U.S. aids Indonesian security forces
Although initial and not widespread, this restiveness among working people provides the backdrop for the U.S. government’s moves to expand its collaboration with the Indonesian police. During a recent visit to Jakarta, U.S. secretary of state Colin Powell said the time is right to "start down a road toward greater military-to-military cooperation and more work with [Indonesia’s] police forces."

The police will be the biggest beneficiaries of a two-year package totaling $50 million in training and other assistance. Providing cover for this intervention, administration officials have repeatedly alleged that Indonesia--in the words of the Washington Post--"risks becoming the next haven for international terrorism."

The package helps pave the way for moves to restore open links between Washington and the Indonesian security forces, and to undermine Congressional measures enacted in 1992 and 1999 that ended official training programs and arms sales. Through these bans, U.S. politicians attempted to publicly separate Washington from bloody attacks on independence forces in East Timor organized by officers of the Indonesian armed forces, which have long received Washington’s political and financial backing.

On August 15 an Indonesian court cleared two police and four army officers of charges of failing to stop a 1999 massacre by anti-independence forces of at least 27 people on East Timor. Human rights activists in Indonesia said that crucial evidence had not been presented, and that the Indonesian government had refused to guarantee the safety of East Timorese witnesses.

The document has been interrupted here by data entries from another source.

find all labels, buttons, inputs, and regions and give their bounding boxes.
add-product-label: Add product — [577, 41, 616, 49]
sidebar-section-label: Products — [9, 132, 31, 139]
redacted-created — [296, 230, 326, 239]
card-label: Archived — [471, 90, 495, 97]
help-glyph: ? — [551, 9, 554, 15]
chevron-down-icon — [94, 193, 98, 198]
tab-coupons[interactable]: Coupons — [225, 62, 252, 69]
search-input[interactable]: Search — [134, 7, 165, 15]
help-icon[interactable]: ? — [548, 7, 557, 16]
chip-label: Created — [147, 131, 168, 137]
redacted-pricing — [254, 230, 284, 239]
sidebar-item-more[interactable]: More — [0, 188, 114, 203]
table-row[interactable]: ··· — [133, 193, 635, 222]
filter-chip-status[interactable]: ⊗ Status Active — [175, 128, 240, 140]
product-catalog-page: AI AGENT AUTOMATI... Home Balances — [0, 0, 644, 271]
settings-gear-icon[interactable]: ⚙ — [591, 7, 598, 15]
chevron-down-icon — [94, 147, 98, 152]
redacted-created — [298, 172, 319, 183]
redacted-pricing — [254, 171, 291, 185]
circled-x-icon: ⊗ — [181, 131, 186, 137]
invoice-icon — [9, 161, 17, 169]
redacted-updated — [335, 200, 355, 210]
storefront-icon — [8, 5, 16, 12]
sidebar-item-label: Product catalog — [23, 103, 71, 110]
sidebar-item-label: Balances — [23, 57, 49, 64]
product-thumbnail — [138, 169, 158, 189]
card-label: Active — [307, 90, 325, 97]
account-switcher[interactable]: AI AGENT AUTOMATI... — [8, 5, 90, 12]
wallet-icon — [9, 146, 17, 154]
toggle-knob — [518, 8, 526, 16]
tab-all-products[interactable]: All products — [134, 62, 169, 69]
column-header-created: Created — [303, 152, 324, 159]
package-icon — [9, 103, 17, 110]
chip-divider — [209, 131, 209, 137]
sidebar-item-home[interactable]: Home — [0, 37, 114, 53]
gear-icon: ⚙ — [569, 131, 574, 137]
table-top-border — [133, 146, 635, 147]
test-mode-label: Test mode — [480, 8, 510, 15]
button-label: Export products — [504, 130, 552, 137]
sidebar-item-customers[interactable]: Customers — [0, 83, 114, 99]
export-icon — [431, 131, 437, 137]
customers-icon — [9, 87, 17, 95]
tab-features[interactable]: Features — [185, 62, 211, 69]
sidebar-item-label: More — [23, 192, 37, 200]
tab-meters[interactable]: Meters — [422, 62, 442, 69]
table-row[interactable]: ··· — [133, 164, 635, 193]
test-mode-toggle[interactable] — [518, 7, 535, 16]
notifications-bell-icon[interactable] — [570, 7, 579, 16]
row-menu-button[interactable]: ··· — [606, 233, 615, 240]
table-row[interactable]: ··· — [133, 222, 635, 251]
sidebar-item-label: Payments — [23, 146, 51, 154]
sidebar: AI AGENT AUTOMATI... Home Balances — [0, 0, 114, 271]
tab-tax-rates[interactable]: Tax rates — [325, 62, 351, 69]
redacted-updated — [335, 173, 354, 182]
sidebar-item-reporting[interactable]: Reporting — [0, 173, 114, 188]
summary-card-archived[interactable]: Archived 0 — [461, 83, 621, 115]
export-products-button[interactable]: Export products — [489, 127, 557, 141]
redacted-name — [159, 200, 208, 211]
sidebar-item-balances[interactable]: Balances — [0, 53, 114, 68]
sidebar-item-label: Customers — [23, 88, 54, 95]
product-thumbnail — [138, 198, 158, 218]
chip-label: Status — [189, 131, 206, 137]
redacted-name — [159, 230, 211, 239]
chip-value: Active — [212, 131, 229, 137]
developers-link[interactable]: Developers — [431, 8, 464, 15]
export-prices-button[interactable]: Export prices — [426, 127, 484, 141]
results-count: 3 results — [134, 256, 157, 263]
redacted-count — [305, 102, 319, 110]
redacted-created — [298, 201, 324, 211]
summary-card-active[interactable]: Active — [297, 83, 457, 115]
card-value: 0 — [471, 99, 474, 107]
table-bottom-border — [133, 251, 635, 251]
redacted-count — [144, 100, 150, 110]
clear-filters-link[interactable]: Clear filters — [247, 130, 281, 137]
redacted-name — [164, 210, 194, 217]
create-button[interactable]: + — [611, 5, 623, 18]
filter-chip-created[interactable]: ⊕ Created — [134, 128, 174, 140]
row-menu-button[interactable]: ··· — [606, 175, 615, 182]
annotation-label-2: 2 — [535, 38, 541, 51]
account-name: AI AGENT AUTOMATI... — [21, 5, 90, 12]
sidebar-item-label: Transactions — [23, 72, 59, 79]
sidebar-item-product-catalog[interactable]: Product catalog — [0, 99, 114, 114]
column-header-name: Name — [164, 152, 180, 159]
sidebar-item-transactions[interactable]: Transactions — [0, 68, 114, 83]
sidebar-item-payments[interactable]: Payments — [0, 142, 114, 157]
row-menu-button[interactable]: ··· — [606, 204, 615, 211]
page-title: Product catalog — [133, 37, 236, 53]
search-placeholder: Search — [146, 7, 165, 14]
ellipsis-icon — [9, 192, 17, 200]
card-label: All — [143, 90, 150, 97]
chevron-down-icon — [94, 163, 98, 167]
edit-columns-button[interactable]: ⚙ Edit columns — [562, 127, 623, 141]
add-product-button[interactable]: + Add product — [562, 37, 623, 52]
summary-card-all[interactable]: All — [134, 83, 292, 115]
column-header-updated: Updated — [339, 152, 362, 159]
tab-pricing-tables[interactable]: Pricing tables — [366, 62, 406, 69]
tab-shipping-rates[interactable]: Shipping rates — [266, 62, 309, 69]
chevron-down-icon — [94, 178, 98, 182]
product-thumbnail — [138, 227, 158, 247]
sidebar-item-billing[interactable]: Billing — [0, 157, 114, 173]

"It would be inappropriate for me to comment on the legal proceedings," said Adm. Thomas Fargo, the commander of U.S. forces in the Pacific, who was in Jakarta at the time of the verdict. An unnamed U.S. official described the result as a "disappointment."  
 
Mounting foreign debt burden
Meanwhile, the Indonesian government has appealed for the restructuring of its debt to imperialist banks and financial institutions. The country’s public debt amounts to $155 billion. The World Bank estimates that payments on the debt will take 44 percent of national revenue in 2002. "The huge amount of Indonesia’s domestic debt is really scary," said Soedradjad Djiwandono, quoted in the January 12–13 International Herald Tribune. "The sad thing," he added, "is that the banks are not healthy yet." The Tribune noted that the prices of "rice, sugar, palm oil, fish, and meat have...risen sharply, raising fears of social unrest in a country already riven by sectarian and separatist conflict."